_Aim of the exercise_. Look through the listing below for the word "Overview" and copy every line where it occurs.

_Data supplied_.
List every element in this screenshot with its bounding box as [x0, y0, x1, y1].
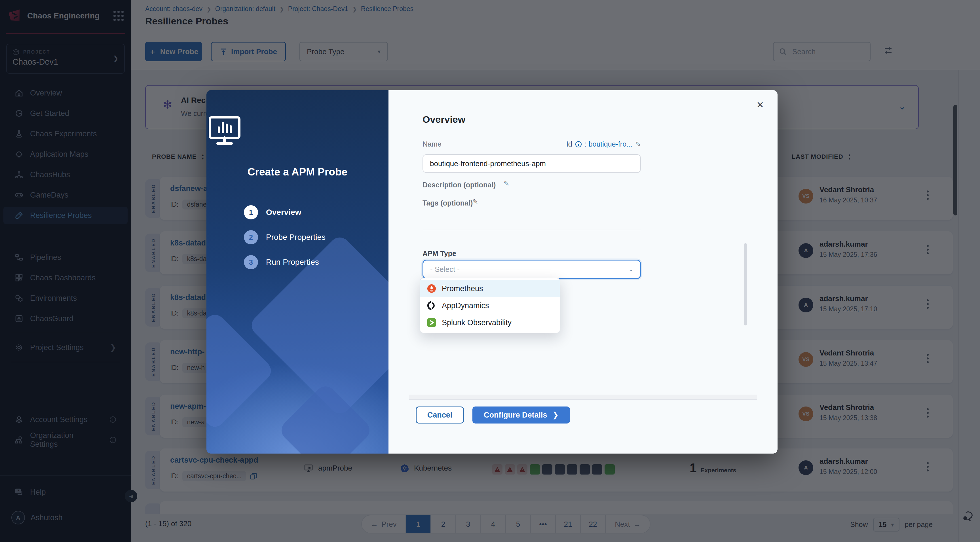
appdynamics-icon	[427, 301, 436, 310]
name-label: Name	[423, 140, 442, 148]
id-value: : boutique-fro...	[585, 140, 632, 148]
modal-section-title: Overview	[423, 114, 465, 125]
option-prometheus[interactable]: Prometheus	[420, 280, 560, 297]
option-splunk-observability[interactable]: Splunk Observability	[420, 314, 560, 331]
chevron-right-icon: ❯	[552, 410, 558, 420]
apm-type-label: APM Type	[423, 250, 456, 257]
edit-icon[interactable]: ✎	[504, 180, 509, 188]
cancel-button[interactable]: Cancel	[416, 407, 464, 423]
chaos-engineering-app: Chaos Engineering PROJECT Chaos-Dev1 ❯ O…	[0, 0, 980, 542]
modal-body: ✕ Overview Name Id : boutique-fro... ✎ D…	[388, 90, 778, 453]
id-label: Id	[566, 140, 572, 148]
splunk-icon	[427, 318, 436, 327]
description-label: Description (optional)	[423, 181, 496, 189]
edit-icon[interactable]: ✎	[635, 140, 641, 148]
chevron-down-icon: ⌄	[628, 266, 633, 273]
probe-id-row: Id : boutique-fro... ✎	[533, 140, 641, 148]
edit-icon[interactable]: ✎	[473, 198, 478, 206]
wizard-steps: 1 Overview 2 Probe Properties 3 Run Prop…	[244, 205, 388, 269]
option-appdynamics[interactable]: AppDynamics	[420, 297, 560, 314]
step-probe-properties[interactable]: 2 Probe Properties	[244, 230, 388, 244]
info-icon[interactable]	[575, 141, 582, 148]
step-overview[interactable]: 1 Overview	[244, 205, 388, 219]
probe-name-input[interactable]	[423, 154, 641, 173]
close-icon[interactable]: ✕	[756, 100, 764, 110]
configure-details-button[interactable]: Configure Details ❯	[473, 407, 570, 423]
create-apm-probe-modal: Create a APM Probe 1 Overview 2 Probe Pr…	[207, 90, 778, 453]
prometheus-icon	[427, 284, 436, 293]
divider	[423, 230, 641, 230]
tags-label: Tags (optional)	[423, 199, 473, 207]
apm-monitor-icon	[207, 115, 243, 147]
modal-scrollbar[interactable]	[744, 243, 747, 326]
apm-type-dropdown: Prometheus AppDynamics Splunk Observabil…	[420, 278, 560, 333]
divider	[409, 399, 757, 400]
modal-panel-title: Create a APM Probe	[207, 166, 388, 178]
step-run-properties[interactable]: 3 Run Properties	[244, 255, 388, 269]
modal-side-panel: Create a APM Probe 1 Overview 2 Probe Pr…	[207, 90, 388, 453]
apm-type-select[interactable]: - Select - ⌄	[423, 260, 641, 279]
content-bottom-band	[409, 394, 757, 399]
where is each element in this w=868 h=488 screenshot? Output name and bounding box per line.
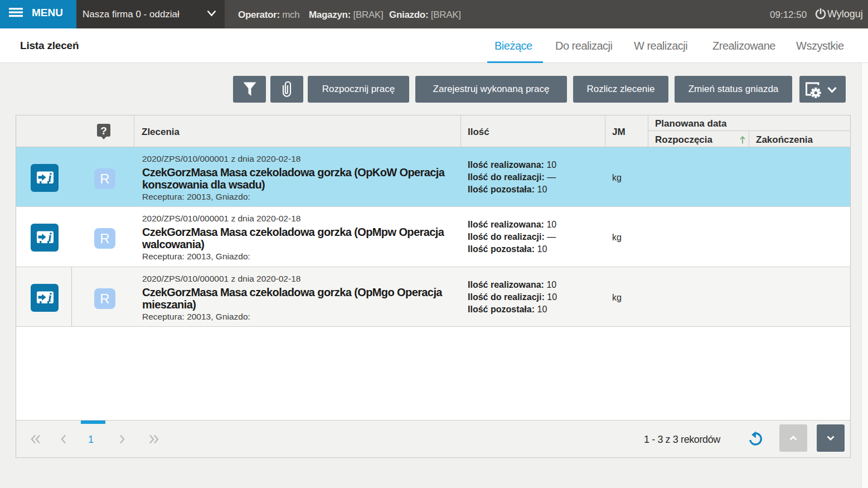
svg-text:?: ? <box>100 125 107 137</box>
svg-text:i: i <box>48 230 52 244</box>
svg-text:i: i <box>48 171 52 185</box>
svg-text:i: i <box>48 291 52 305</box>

_Task result_.
modal-section-title: Overview	[423, 114, 465, 125]
modal-body: ✕ Overview Name Id : boutique-fro... ✎ D…	[388, 90, 778, 453]
wizard-steps: 1 Overview 2 Probe Properties 3 Run Prop…	[244, 205, 388, 269]
step-overview[interactable]: 1 Overview	[244, 205, 388, 219]
create-apm-probe-modal: Create a APM Probe 1 Overview 2 Probe Pr…	[207, 90, 778, 453]
modal-side-panel: Create a APM Probe 1 Overview 2 Probe Pr…	[207, 90, 388, 453]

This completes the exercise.